NAIROBI, April 18 (Xinhua) -- By stitching together yarns of different colors held by up to 12 loops to form fine linen which can then be used to make different kinds of clothes, Mohamed Nur is not only earning a living through a centuries-old technology but is also keeping alive the culture of his people.
For over two decades, Nur, who is in his late 50s, has been making clothes for both the young and old in Mogadishu. But things are not as rosy as they were back in the day.
"Imported clothes have swarmed the market in the recent years and Somalis are embracing them," Nur told Xinhua during a recent interview in Mogadishu.
He revealed that he had perfected the art of keeping Somalis adorned in their traditional attire for years but was worried that the craft might be giving in to modernity's onslaught.
Men, women and children's clothes are on display at Nur's shop, offering customers a wide range of choices despite the difficult times.
A new trend, which is gradually and steadily picking up in Mogadishu as Somalis abroad seek to maintain their identity in foreign lands, indicates his business can still be salvaged.
Many of them now buy the clothes to wear them abroad, keeping alive Nur's business. "Somalis who are based in foreign countries are actually the mainstay of our business," Nur said.
"Many of them are trying to revive the traditions of our forefathers and like to dress like them," he added.
With a population of about 2 million, Somalis spread across the globe and Nur's business seemed to stare at a bright future.
Online shops and design outlets mainly in the UK run by Somali designers are giving the Somali traditional wear a global outlook, reinforcing Nur's bid for the promotion of traditional wear despite the change of times and globalization.

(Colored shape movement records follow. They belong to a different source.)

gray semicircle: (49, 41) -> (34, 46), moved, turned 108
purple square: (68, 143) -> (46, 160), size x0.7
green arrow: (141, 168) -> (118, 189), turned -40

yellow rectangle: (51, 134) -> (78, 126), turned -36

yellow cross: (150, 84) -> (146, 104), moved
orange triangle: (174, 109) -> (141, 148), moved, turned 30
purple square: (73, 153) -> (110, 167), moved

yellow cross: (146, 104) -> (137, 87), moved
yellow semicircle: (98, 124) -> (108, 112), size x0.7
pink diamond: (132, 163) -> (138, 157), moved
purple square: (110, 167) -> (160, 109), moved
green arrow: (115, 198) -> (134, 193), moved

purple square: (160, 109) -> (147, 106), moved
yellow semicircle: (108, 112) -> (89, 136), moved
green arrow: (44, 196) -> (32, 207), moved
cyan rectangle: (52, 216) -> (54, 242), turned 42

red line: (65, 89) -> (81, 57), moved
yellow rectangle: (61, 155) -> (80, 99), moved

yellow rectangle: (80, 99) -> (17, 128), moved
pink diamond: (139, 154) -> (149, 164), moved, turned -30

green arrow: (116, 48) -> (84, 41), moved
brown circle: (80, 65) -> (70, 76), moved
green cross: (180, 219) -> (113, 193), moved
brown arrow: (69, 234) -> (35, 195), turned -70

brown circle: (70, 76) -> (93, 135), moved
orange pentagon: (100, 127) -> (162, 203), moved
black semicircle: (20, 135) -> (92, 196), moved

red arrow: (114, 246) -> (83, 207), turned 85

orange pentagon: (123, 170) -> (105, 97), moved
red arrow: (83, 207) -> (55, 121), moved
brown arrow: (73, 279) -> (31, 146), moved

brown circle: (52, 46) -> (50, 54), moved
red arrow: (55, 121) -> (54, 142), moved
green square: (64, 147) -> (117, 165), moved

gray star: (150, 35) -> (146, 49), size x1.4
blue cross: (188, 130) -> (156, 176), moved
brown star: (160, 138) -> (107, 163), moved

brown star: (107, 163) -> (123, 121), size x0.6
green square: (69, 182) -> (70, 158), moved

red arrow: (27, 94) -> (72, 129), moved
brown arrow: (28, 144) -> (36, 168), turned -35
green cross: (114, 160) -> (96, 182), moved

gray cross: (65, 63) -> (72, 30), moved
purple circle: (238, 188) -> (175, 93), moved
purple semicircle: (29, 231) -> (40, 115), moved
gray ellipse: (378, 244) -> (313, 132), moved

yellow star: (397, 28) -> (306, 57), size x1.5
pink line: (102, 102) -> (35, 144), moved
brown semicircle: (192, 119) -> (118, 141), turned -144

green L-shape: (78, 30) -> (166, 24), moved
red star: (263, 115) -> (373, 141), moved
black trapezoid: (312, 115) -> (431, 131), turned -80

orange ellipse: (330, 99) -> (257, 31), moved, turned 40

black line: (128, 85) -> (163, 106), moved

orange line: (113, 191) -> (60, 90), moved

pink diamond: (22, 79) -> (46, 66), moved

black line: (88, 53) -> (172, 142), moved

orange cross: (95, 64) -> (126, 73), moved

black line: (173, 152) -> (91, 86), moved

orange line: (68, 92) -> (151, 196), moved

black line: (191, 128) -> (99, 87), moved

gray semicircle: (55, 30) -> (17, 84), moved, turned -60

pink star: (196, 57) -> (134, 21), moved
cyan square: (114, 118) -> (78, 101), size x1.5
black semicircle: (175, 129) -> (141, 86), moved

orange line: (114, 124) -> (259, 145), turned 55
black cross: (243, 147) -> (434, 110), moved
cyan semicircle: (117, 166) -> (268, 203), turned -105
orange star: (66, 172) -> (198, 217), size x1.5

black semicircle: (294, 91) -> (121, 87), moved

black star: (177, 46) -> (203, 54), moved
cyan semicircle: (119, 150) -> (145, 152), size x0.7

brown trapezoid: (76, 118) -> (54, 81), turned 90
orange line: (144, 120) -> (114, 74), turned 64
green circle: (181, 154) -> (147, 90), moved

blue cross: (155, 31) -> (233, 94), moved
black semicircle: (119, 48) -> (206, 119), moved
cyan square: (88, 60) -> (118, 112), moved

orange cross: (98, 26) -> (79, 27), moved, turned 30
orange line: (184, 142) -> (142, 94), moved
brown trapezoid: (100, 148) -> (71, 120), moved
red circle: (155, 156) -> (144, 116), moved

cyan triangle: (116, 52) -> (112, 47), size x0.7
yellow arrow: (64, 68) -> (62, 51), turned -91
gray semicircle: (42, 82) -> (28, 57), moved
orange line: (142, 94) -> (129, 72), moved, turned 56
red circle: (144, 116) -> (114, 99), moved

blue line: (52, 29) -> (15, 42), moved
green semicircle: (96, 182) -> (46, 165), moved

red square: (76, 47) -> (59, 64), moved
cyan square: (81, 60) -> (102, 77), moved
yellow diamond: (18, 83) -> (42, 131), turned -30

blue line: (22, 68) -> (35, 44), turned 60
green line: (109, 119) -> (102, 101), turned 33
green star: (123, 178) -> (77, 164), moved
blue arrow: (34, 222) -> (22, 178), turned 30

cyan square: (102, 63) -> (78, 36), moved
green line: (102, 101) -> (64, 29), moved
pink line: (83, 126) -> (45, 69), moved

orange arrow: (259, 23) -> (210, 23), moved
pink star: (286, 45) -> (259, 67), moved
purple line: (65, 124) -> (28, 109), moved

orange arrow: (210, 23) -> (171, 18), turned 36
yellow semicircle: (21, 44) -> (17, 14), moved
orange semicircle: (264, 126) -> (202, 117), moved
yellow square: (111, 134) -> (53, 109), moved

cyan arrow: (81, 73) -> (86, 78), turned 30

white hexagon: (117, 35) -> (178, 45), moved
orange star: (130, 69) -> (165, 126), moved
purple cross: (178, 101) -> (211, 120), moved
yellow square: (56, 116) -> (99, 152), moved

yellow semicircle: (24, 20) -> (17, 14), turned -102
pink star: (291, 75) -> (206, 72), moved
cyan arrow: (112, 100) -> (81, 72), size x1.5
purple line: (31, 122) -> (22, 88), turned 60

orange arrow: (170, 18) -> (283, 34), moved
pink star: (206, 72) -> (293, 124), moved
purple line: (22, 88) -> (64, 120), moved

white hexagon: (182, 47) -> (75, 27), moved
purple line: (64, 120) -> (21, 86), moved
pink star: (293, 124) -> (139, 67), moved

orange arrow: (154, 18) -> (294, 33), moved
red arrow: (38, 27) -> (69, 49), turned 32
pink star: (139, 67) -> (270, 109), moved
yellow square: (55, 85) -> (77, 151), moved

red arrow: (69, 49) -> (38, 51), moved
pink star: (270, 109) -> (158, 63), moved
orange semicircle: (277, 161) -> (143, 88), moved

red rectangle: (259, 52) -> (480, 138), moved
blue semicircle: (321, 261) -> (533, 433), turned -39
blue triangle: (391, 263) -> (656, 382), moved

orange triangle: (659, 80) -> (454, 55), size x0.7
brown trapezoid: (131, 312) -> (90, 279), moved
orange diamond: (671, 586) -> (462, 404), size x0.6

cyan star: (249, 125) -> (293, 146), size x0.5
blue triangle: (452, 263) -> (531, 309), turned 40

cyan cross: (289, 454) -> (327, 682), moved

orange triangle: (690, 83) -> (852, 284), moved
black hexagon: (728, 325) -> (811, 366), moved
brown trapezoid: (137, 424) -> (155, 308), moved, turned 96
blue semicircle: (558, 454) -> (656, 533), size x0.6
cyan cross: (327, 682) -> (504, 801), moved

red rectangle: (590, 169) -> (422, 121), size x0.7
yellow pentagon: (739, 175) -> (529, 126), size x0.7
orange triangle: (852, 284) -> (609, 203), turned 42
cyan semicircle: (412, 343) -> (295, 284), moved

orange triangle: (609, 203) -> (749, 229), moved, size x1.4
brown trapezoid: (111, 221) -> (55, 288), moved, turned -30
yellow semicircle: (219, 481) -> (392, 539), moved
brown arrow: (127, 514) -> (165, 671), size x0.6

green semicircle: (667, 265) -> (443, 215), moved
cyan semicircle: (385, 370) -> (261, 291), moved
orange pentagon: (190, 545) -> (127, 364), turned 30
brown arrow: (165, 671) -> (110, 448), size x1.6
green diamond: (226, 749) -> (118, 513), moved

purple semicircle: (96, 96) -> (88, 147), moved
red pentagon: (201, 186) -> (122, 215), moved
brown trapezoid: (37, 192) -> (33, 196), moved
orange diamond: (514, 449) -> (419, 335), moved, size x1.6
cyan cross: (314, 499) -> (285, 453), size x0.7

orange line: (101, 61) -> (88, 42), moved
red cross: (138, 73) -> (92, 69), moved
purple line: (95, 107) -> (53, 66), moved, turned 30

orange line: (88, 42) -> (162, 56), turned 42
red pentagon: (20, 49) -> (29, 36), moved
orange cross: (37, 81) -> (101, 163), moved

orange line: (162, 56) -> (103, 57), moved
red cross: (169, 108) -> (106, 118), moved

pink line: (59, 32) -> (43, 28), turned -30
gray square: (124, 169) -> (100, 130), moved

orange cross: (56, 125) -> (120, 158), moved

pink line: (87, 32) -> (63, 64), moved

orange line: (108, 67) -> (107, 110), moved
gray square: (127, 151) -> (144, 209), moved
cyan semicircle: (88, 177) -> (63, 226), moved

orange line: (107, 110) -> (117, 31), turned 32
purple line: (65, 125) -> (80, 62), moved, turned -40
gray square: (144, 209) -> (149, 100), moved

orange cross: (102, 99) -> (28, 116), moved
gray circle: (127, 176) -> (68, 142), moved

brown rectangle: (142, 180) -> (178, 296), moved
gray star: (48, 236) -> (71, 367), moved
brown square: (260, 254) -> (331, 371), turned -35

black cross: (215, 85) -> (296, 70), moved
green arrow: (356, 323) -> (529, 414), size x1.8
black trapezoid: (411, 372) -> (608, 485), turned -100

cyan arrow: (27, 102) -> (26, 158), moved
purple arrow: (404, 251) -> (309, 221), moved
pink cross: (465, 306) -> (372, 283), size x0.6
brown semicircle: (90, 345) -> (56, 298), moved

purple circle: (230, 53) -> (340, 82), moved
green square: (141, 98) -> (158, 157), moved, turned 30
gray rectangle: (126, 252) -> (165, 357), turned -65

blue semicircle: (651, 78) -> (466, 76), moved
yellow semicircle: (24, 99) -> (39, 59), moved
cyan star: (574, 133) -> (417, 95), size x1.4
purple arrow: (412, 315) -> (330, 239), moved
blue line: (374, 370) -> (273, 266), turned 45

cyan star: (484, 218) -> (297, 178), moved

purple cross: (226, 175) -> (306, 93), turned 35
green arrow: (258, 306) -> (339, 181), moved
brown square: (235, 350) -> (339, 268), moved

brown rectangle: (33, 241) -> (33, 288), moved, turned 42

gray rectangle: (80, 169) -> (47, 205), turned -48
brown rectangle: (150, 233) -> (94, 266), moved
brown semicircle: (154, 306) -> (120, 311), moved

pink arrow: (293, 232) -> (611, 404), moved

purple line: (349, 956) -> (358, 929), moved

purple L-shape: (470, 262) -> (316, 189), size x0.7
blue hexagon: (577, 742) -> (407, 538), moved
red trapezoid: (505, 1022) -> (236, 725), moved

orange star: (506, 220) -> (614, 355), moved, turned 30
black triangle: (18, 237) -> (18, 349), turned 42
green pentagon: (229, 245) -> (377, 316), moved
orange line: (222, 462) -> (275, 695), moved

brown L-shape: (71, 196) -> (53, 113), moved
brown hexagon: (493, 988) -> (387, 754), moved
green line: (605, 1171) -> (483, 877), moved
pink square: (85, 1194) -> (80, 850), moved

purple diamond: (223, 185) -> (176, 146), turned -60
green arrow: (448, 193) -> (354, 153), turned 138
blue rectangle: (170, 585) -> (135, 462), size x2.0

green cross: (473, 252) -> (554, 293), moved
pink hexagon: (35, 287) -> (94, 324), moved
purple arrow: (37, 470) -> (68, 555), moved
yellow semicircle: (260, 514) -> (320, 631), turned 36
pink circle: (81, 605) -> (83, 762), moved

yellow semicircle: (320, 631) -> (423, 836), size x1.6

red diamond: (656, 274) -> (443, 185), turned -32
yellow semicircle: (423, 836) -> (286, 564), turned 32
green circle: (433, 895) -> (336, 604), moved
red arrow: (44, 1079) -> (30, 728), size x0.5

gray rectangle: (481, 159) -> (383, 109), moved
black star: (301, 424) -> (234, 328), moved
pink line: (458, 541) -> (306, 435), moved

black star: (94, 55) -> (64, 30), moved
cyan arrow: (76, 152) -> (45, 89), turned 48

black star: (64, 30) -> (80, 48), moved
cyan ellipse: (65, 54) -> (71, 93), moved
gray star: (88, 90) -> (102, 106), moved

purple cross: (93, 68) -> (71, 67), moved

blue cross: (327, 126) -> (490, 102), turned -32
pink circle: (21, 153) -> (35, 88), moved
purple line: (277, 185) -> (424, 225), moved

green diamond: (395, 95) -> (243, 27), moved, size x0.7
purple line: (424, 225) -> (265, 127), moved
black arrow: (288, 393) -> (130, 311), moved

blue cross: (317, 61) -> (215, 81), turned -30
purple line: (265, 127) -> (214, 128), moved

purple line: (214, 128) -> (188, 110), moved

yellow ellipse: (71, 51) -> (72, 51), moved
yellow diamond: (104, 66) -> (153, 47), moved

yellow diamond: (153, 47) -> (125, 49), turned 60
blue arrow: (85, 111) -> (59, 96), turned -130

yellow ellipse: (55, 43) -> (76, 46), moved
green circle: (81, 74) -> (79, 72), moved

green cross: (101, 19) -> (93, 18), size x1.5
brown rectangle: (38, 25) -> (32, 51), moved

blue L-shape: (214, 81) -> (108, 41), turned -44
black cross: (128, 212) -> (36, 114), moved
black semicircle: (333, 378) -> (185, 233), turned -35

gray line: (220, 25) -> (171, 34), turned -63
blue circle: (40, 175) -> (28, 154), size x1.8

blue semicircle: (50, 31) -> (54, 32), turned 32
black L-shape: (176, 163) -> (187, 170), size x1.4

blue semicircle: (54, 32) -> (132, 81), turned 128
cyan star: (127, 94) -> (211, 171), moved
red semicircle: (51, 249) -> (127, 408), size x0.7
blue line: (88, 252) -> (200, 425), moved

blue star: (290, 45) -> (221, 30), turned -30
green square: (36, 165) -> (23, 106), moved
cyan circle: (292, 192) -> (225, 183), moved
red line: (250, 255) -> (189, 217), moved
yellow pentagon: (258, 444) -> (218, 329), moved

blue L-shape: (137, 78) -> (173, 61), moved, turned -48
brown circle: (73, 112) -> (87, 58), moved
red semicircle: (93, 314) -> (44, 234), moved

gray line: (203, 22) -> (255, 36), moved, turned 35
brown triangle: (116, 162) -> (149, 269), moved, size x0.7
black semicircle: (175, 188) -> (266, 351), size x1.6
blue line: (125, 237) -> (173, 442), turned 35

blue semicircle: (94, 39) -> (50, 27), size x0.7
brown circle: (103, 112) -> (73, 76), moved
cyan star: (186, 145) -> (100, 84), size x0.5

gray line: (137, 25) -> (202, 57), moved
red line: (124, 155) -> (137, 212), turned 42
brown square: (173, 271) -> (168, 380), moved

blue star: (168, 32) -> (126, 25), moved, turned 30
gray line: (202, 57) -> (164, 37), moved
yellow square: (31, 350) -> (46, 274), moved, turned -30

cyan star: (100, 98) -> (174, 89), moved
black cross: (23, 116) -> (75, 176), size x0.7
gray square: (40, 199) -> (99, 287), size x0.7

However, there are challenges. The big ones for Nur is that there are hardly any young people who are willing to take up the trade.
Stitching yarn in up to 12 loops to make a cloth could prove a daunting task for today's young people who can achieve a similar result with modern technology.
"I learnt this craft from my father and with several years of practice I am now well versed and can do this with a lot of confidence," said Nur.
"That was a time of glory when Somalis, both young and old, were proud to be clad in traditional attire," added the entrepreneur.
While people going abroad is a main source of customers for Nur, there are still many Somalis especially elderly ones whose loyalty cannot be overturned, despite the dramatic shift from traditional clothing to imported ones.
"I like the traditional wear because it's durable and more comfortable," 57-year-old Ismael Ahmed told Xinhua.
"Imported clothes don't last for long," he added. But Ahmed seems not to find company in his children who find the clothes old fashioned.
"I try to buy the clothes for my children but they don't like them. They tell me they are not old as me. The young generations does not understand the value and importance of these clothes," said Ahmed.
Nur can still find a few young customers nearby who attach some significance to his products.
"I like to wear these clothes on Friday but not on a daily basis. We need some awareness about the traditional wear among young people," said Abdullahi Dahir, a 24-year-old university student.
Nur's business is among the many other enterprises in Somalia, which survived the civil war of some two decades, and is a testimony that resilience pays off in the long run.
For that matter, passing the baton to a younger generation can be the ultimate insurance to Nur's family dream of securing place for the Somali traditional outfit in the modern era.